A pair of earlier-stage trials,APPROACH and ASCENT, that investigated the vaccine regimens that were ultimately advanced to Mosaico and Imbokodo buttressed hope that that these vaccines will prove substantially protective against HIV. These studies found that the vaccine candidates prompted a strong immune response, one that could likely persist for years.
The Joint United Nations Programme on HIV/AIDS (UNAIDS) updated its estimates of the state of the global HIV epidemic, reporting that recent advancements in reducing the spread of the virus are slowing down just as global funding has declined for the first time and that progress is uneven. The direction of the epidemic is particular cause for concern in three regions, including Eastern Europe and Central Asia, the Middle East and North Africa, and Western and Central Africa.
A separate study found that HIV is rising in Latin America, a trend that has been driven solely by increasing acquisition rates among young men.
On the bright side, researchers found that providing PrEP on the same day that at-risk MSM and trans women visit a clinic is feasible in Latin America.
Coinciding with the conference, three major studies that each analyzed the effects of broad-based programs to scale up HIV testing and treatment of the virus were published in The New England Journal of Medicine.
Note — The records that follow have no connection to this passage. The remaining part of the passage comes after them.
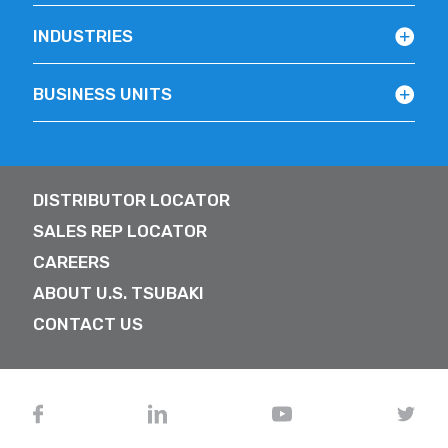
INDUSTRIES
BUSINESS UNITS
DISTRIBUTOR LOCATOR
SALES REP LOCATOR
CAREERS
ABOUT U.S. TSUBAKI
CONTACT US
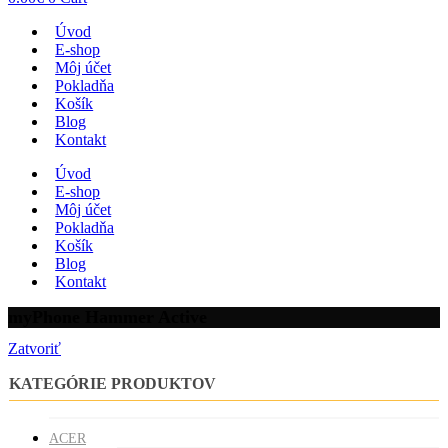
Úvod
E-shop
Môj účet
Pokladňa
Košík
Blog
Kontakt
Úvod
E-shop
Môj účet
Pokladňa
Košík
Blog
Kontakt
myPhone Hammer Active
Zatvoriť
KATEGÓRIE PRODUKTOV
ACER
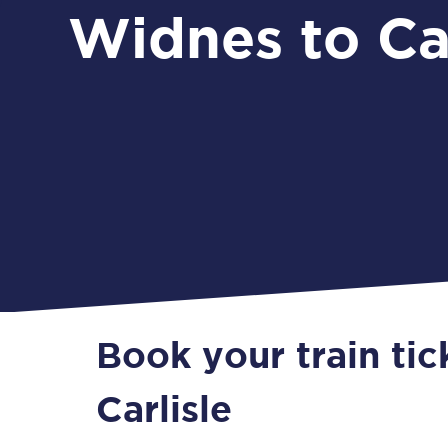
Widnes to Car
Book your train ti
Carlisle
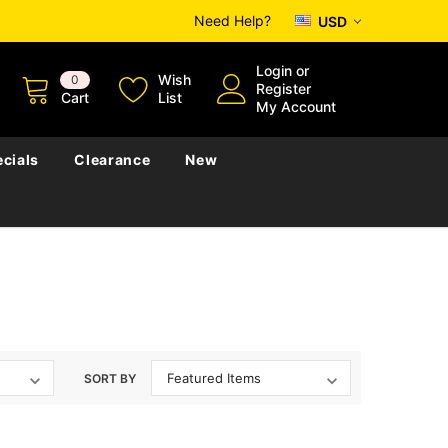
Need Help?
USD
Login
or
Wish
0
Register
Cart
List
My Account
cials
Clearance
New
SORT BY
Collectively, they found that such efforts reduced the annual rate of new infections by about 30%. A mathematical modeling study based on one of these studies, called PopArt, was presented at the conference and projected that the program it assessed would cut the annual HIV rate in half by 2030 and was also cost effective.
Among young adults who were born with HIV and hepatitis C virus (HCV), direct-acting antiviral (DAA) treatment is highly effective, a Spanish study found. However, by the time the young people studied were treated for hep C, many of them already had advanced liver disease—a finding that stressed the importance of earlier DAA treatment for this group.
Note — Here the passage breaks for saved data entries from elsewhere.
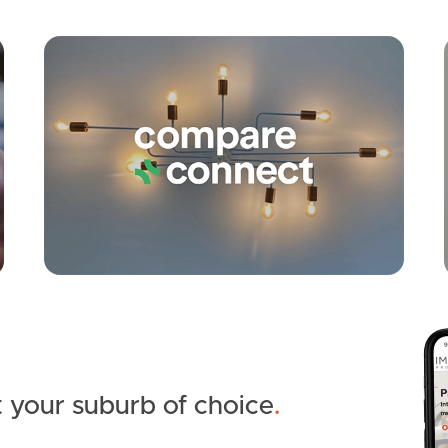
Apply
Conne
 your suburb of choice
.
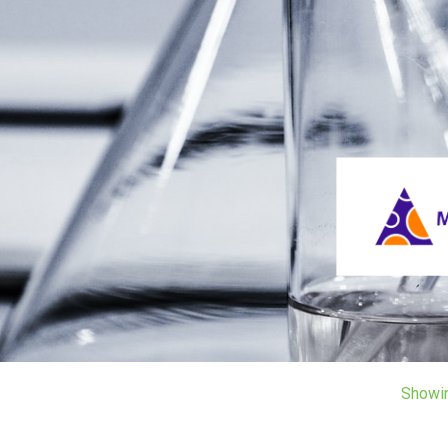
Showi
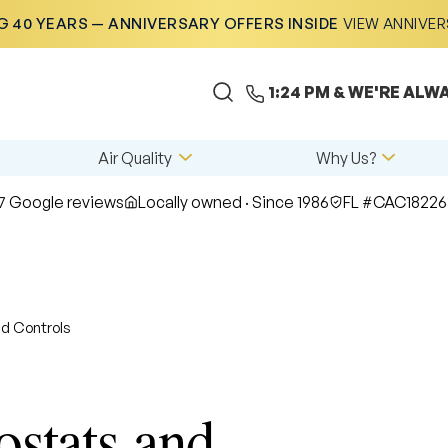
 40 YEARS — ANNIVERSARY OFFERS INSIDE
VIEW ANNIVE
1:24 PM
& WE'RE ALWA
Air Quality
Why Us?
7 Google reviews
Locally owned · Since 1986
FL #CAC18226
d Controls
stats and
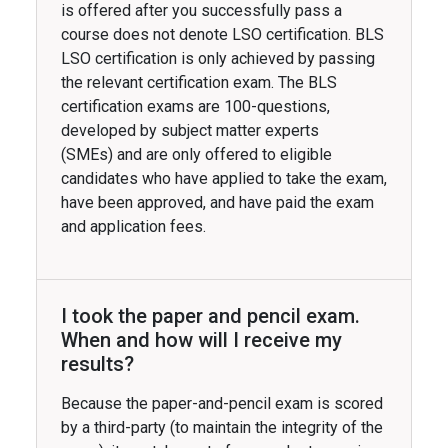
is offered after you successfully pass a
course does not denote LSO certification. BLS
LSO certification is only achieved by passing
the relevant certification exam. The BLS
certification exams are 100-questions,
developed by subject matter experts
(SMEs) and are only offered to eligible
candidates who have applied to take the exam,
have been approved, and have paid the exam
and application fees.
I took the paper and pencil exam.
When and how will I receive my
results?
Because the paper-and-pencil exam is scored
by a third-party (to maintain the integrity of the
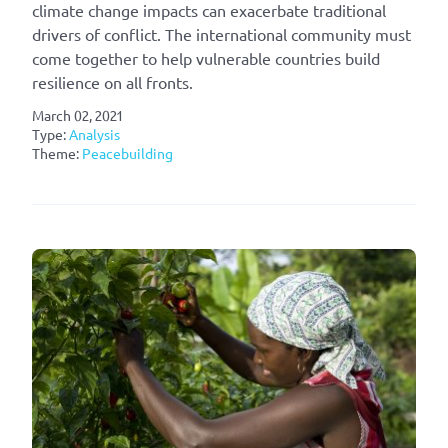
climate change impacts can exacerbate traditional
drivers of conflict. The international community must
come together to help vulnerable countries build
resilience on all fronts.
March 02, 2021
Type:
Analysis
Theme:
Peacebuilding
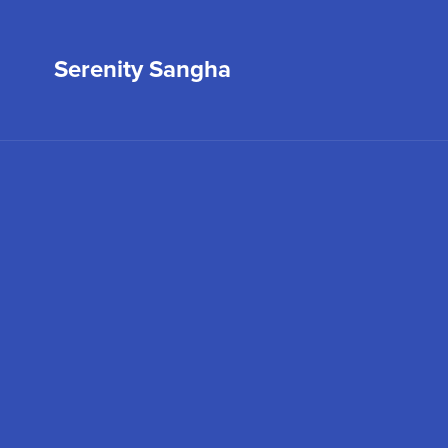
Serenity Sangha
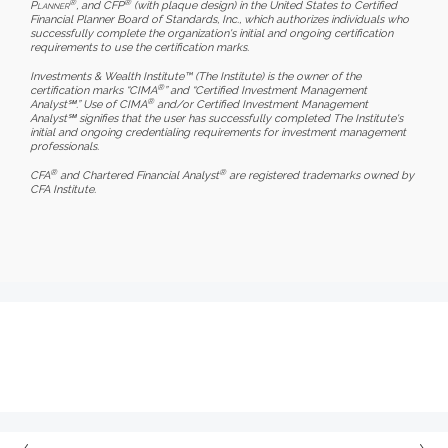
®
®
Planner
, and CFP
(with plaque design) in the United States to Certified
Financial Planner Board of Standards, Inc., which authorizes individuals who
successfully complete the organization's initial and ongoing certification
requirements to use the certification marks.
Investments & Wealth Institute™ (The Institute) is the owner of the
®
certification marks “CIMA
” and “Certified Investment Management
®
Analyst℠.” Use of CIMA
and/or Certified Investment Management
Analyst℠ signifies that the user has successfully completed The Institute's
initial and ongoing credentialing requirements for investment management
professionals.
®
®
CFA
and Chartered Financial Analyst
are registered trademarks owned by
CFA Institute.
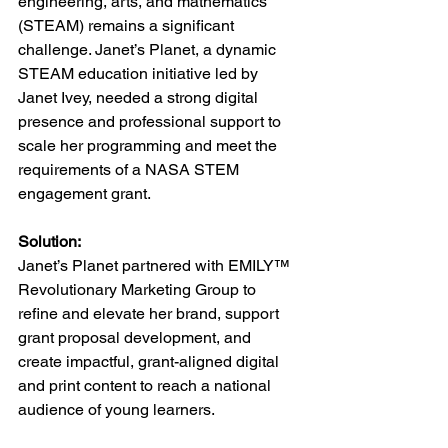
engineering, arts, and mathematics 
(STEAM) remains a significant 
challenge. Janet’s Planet, a dynamic 
STEAM education initiative led by 
Janet Ivey, needed a strong digital 
presence and professional support to 
scale her programming and meet the 
requirements of a NASA STEM 
engagement grant.
Solution:
Janet’s Planet partnered with EMILY™ 
Revolutionary Marketing Group to 
refine and elevate her brand, support 
grant proposal development, and 
create impactful, grant-aligned digital 
and print content to reach a national 
audience of young learners.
Concerning findings out of Europe indicated that of those people with HIV who were cured of HCV in an ongoing cohort study, 13% have been reinfected with the latter virus in recent years.
A study of people with HIV who did not have viral hepatitis identified various biomarkers that could identify non-alcoholic fatty liver disease (NAFLD) and rule out advanced fibrosis.
A randomized controlled trial found that among those people with HIV who had a moderate long-term risk of cardiovascular disease, taking the statin Crestor (rosuvastatin) did not slow plaque buildup in their arteries. This held true despite the fact that, as expected, those taking Crestor rather than a placebo experienced a decline in cholesterol.